» Exercise description
Return every line of the records that includes the string "customers".

» Extracted information
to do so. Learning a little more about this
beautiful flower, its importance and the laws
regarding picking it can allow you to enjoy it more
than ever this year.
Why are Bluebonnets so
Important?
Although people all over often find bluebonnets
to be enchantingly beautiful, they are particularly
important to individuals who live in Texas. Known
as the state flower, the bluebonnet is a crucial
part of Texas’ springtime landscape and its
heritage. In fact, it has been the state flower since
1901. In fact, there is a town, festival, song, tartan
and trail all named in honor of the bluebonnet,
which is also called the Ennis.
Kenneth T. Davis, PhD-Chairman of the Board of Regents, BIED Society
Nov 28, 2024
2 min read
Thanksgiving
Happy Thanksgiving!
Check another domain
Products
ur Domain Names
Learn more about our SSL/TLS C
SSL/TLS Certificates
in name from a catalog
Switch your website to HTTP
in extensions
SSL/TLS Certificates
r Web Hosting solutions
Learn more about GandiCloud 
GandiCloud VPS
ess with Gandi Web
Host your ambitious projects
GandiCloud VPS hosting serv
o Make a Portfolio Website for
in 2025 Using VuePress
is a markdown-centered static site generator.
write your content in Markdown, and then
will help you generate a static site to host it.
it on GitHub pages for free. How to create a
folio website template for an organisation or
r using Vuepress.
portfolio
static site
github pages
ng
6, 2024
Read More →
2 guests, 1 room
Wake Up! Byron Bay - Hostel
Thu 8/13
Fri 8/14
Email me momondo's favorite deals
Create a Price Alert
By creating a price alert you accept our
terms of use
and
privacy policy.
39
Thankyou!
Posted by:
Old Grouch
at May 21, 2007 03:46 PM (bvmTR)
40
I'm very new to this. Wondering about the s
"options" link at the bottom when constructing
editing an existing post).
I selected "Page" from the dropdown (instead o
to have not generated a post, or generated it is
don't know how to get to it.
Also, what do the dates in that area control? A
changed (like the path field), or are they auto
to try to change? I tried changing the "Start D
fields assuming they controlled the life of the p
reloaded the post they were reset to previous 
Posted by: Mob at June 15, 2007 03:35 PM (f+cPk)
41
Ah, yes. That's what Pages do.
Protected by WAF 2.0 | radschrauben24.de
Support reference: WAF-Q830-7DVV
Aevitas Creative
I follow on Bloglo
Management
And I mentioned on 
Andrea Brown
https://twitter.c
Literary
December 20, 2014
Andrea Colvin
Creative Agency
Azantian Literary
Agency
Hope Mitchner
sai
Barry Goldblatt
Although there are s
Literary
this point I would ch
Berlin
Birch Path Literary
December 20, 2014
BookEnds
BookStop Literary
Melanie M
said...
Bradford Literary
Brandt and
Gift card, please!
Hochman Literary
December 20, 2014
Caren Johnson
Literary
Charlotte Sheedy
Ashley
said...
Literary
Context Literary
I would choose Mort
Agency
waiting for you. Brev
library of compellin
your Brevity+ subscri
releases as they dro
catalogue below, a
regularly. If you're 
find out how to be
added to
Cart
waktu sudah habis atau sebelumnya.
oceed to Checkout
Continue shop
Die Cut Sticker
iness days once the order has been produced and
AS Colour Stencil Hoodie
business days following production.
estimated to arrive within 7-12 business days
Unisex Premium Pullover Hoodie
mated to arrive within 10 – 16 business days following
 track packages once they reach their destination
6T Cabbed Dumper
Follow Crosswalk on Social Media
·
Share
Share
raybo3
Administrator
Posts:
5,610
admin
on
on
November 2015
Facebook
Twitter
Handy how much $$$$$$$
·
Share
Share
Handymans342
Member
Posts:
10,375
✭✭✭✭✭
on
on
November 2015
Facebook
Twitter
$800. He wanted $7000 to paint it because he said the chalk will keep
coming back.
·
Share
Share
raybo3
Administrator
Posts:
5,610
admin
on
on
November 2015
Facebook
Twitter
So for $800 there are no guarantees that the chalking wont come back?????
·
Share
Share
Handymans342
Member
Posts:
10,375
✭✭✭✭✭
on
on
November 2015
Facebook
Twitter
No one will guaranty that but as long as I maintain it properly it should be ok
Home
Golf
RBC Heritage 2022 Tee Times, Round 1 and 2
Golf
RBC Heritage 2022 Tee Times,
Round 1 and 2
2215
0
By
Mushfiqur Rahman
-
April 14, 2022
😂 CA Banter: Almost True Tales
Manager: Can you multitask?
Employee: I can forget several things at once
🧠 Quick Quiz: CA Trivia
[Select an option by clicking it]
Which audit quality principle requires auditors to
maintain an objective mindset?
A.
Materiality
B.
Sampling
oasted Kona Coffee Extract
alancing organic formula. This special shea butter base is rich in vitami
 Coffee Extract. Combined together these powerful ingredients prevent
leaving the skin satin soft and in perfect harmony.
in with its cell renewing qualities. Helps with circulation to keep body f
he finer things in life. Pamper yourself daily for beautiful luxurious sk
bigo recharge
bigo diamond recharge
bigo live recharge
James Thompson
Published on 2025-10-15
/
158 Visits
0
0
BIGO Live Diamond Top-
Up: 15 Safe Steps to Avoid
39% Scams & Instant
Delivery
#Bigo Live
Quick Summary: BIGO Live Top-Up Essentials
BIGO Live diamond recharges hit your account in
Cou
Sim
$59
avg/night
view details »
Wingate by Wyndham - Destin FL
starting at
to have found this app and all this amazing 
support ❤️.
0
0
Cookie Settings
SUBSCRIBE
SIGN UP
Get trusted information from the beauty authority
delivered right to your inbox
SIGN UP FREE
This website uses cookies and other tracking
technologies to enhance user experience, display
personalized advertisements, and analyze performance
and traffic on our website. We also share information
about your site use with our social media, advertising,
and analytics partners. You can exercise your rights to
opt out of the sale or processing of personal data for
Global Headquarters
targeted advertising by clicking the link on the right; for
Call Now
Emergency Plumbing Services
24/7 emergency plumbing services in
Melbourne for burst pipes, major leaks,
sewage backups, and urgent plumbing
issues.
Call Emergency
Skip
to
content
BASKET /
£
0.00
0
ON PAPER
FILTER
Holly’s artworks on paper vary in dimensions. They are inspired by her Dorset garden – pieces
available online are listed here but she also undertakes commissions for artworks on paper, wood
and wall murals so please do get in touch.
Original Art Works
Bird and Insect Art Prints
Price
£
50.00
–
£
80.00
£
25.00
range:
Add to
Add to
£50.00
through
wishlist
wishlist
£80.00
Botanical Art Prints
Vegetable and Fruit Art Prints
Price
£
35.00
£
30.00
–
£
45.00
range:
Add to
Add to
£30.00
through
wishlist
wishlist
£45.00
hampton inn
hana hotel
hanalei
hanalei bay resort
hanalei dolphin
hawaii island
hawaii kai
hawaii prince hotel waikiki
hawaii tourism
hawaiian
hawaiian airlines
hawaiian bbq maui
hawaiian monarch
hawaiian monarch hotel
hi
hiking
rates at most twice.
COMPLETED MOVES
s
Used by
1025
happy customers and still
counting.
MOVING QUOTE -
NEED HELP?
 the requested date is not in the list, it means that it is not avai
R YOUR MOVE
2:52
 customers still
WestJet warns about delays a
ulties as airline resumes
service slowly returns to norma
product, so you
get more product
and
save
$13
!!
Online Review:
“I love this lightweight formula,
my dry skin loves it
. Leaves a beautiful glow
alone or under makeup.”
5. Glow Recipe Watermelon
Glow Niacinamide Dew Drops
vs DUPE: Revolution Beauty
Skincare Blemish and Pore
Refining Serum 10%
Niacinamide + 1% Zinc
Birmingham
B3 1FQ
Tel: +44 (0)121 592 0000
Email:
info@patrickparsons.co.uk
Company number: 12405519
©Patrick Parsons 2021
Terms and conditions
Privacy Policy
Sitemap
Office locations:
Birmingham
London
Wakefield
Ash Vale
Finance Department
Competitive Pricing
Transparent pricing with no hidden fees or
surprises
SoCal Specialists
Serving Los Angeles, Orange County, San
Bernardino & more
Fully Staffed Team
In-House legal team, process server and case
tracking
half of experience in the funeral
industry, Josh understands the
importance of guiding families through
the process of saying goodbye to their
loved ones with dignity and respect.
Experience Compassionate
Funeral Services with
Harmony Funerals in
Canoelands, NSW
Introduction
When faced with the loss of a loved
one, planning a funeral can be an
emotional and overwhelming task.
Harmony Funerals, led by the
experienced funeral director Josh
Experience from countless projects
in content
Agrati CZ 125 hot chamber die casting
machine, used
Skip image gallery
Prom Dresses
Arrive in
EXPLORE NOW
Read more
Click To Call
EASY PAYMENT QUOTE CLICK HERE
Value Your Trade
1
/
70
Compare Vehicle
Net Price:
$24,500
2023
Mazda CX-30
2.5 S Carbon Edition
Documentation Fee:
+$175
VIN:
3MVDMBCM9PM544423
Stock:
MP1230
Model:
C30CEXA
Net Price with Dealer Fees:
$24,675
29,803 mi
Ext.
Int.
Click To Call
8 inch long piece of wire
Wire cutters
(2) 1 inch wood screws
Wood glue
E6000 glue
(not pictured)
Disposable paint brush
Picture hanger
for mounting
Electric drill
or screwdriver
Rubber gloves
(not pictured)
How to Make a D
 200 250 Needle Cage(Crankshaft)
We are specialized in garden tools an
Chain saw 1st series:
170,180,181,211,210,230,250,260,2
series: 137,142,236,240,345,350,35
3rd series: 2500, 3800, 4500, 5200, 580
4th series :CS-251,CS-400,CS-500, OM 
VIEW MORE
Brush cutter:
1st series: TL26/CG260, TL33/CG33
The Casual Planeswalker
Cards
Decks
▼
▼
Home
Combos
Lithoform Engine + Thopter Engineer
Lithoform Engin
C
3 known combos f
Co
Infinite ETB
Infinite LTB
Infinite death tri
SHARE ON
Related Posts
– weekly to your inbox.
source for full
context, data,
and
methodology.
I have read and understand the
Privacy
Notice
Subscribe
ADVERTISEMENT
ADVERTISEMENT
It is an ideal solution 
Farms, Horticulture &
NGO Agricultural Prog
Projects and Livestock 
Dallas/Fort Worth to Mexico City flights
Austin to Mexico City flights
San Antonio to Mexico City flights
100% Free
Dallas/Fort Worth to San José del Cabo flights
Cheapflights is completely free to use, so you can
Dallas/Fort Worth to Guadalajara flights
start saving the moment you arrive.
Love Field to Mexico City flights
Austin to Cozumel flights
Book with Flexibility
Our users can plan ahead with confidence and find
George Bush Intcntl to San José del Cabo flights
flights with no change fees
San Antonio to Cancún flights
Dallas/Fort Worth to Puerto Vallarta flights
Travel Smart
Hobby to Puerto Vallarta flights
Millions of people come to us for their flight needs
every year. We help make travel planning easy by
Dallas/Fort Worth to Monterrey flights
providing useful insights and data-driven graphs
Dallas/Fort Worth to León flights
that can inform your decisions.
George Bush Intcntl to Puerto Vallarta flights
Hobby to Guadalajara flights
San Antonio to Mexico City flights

» Answer box
happy customers and still
 customers still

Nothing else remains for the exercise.